INPUT RECORDS: Begin

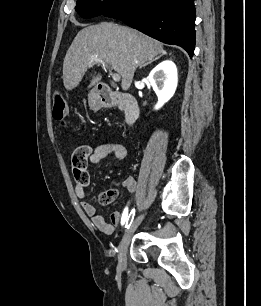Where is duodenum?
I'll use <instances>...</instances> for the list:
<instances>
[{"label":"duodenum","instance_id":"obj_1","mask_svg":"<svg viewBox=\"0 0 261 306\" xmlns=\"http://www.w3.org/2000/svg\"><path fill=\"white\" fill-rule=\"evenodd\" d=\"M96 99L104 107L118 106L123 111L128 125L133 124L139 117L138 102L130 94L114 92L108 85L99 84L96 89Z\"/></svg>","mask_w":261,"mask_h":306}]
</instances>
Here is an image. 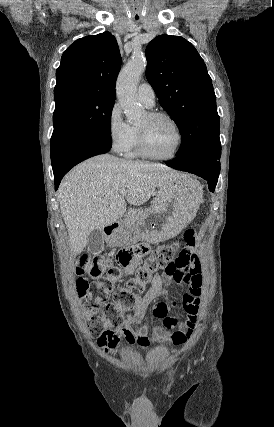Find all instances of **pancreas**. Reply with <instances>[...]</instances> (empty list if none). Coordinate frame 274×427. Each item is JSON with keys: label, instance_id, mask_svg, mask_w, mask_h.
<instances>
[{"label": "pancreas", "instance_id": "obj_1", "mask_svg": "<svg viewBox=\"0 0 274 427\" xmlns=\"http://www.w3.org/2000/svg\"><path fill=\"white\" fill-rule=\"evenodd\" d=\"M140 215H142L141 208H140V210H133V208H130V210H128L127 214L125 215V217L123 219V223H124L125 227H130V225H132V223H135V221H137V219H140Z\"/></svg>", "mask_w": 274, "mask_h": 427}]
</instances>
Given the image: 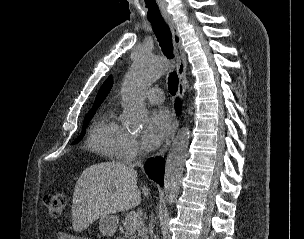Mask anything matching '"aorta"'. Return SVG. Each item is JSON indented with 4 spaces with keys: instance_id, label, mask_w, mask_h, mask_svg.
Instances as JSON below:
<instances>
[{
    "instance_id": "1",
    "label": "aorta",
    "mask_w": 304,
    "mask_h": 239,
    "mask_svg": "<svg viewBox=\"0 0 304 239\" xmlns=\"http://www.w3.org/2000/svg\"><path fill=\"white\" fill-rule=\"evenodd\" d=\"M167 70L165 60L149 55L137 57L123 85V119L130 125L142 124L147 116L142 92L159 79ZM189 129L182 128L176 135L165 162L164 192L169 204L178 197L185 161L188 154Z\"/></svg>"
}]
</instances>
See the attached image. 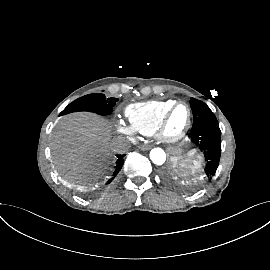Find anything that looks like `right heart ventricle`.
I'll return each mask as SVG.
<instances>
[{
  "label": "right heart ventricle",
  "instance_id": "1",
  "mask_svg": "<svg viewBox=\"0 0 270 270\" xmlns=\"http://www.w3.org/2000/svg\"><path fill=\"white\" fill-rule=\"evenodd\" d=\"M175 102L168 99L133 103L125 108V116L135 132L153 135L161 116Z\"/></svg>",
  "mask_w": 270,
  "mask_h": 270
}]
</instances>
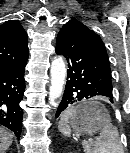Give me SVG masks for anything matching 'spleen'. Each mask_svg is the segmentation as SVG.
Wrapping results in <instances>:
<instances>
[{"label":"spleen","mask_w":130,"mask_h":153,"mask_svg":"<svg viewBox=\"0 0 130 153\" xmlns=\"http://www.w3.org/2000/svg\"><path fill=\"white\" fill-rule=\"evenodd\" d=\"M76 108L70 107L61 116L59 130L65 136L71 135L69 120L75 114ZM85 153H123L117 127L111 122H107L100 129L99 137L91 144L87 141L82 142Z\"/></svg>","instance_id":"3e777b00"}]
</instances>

INPUT RECORDS: End

WHAT IS NEEDED: Leaving the pictures aside, transcribe exactly the lines from the one containing "Give me SVG" to the final line of the entries above, both ends included.

OUTPUT OF THE TASK:
Give me SVG masks for anything matching 'spleen'. Each mask_svg is the segmentation as SVG.
Wrapping results in <instances>:
<instances>
[{"label":"spleen","mask_w":130,"mask_h":153,"mask_svg":"<svg viewBox=\"0 0 130 153\" xmlns=\"http://www.w3.org/2000/svg\"><path fill=\"white\" fill-rule=\"evenodd\" d=\"M76 108L70 107L61 116L59 130L65 136L71 135L69 120L75 114ZM85 153H123L117 127L111 122H107L100 129L99 137L91 144L87 141L82 142Z\"/></svg>","instance_id":"3e777b00"}]
</instances>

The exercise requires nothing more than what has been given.